Professor Corbin, in discussing the issue of whether an illegal provision of an agreement is divisible for purposes of determining the enforceability of the remainder of the agreement, has commented as follows:
The commonly repeated statement that a bargain that is illegal in part will be enforced as to the lawful part if the bargain is 'divisible' renders no good service so long as we have no workable test or definition of 'divisibility.' The converse statement that no part of such a bargain is enforceable if the bargain is 'entire' is equally useless. . . It is only a little more enlightening to say that no part will be enforced if the unlawful is so intimately connected with the lawful as to 'taint' the whole. With no better generalizations than these to rely upon, the court is in fact rendering its decision on the basis of its judicial instinct for 'justice' or of some inarticulate major premise as to the requirements of 'public policy.' These are indeed a sounder basis for judicial action than are inaccurate analysis or the repetition of an ancient 'rule' no longer in harmony with living needs and practices.
 
[15 Corbin on Contracts 1520 (Interim Ed. 1979).]
 
Corbin's reference to a court's pursuing its instinct for justice was cited with approval in Jones v. Gabrelian, supra, 52 N.J. Super. at 573.

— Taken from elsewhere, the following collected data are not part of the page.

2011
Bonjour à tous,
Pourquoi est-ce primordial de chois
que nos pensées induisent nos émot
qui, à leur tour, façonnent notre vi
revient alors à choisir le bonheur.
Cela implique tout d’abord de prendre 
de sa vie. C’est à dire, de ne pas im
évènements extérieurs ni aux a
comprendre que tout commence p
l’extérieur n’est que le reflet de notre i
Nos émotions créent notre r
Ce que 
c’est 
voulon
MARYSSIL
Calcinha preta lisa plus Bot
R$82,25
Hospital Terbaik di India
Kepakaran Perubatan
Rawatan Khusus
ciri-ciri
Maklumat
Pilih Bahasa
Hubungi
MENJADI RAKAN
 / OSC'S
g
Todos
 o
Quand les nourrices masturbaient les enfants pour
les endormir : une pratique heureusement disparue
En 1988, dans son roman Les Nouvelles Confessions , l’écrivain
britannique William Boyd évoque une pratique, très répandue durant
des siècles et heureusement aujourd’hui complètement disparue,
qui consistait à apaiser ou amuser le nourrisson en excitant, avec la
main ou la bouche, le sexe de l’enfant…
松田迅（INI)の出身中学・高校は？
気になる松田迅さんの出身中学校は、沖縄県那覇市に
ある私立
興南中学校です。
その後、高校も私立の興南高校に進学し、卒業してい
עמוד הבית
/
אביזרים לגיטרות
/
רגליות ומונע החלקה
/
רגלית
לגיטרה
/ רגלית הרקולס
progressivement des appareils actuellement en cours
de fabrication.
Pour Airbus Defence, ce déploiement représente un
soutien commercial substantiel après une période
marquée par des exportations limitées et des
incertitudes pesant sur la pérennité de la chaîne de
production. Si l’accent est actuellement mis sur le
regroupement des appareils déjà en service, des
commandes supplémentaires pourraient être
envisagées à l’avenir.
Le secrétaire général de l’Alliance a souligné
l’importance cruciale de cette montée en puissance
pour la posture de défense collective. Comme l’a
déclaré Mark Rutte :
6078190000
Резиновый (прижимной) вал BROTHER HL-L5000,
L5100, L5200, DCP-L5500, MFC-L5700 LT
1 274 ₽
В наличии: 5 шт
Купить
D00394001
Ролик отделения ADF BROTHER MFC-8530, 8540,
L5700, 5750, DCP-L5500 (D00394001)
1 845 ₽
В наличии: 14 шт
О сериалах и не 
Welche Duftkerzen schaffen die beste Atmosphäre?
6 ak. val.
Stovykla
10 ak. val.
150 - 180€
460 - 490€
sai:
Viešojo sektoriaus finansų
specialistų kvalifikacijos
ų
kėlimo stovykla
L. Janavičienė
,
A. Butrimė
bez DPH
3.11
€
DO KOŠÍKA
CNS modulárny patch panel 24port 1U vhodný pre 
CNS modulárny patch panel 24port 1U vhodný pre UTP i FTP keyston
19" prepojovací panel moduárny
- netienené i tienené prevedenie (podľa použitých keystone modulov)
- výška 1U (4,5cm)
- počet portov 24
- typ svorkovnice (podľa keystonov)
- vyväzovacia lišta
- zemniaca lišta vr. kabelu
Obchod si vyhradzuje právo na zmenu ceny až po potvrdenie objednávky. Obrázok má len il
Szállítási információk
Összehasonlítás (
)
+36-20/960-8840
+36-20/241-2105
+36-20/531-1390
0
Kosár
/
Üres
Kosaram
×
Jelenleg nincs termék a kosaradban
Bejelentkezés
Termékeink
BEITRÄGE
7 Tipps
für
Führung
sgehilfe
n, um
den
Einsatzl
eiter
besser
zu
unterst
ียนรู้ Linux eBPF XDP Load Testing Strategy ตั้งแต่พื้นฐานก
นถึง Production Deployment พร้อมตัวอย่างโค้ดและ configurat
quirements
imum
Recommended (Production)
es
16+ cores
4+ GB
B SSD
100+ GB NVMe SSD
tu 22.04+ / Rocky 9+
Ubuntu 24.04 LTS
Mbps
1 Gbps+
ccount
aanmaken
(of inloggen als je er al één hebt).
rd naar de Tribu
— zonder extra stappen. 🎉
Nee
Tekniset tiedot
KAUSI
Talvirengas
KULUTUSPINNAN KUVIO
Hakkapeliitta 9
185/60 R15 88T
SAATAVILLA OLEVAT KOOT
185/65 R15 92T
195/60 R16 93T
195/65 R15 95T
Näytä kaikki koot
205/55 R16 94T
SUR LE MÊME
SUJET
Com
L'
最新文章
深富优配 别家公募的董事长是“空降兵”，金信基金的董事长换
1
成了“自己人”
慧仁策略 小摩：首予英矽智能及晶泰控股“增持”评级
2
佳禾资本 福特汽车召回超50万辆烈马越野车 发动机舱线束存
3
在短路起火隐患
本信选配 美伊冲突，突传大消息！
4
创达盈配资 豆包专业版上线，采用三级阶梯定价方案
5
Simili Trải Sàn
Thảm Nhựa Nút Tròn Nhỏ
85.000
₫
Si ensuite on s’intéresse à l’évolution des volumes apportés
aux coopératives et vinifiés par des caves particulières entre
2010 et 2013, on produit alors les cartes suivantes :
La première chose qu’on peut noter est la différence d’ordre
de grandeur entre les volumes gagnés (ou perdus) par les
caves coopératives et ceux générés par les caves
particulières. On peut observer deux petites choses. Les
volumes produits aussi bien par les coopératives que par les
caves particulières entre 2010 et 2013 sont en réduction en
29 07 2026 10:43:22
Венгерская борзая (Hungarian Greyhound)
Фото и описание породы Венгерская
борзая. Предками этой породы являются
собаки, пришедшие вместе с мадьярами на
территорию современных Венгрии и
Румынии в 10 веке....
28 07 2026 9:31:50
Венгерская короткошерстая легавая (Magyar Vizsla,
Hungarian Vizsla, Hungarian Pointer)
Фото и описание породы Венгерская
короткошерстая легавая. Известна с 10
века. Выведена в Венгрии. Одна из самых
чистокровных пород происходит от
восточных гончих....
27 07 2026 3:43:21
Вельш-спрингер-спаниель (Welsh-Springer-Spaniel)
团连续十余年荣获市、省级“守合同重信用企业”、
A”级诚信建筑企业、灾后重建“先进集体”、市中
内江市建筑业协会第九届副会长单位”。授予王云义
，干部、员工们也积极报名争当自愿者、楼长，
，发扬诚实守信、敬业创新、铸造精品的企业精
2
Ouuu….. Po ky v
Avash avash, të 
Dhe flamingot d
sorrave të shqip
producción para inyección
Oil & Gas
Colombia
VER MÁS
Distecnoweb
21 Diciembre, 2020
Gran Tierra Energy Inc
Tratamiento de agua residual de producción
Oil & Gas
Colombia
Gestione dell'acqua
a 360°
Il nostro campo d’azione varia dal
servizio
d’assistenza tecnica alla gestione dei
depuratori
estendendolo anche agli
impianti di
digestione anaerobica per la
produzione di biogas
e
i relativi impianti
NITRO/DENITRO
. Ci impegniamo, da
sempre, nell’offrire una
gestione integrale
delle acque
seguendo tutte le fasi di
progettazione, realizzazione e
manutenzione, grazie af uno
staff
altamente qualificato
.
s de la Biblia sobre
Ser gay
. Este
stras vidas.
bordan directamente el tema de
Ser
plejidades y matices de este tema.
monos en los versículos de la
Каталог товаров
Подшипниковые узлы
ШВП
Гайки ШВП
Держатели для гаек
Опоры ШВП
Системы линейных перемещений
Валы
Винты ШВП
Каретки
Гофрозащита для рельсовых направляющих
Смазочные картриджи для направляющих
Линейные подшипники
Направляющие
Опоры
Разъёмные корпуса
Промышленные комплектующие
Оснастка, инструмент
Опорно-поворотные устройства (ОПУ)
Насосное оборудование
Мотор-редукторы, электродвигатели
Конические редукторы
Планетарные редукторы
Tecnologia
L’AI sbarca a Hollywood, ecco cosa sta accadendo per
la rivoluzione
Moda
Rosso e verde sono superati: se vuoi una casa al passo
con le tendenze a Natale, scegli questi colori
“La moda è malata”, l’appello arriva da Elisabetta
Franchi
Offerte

Because: 1) the Settlement Agreement reflects that the $165,000 payment was related primarily to the dismissal of the 1987 appeals, 2) defendants were chargeable with notice that Paragraph 4 of the Settlement Agreement was of doubtful validity and enforceability, and 3) Secaucus caused the 1987 Appeals to be dismissed and, notwithstanding the legal limitations on its agreement not to sue as discussed above, Secaucus did not challenge any assessments on the properties described in the Settlement Agreement for approximately ten years, I conclude that NCDC and the Newport Entities have received substantial performance by Secaucus of its obligations under the Agreement. Therefore, plaintiff has no obligation to refund any portion of the $165,000 payment. For the reasons set forth in this Opinion and in my February 8, 2002 bench opinion, defendants' motions for summary judgment are denied.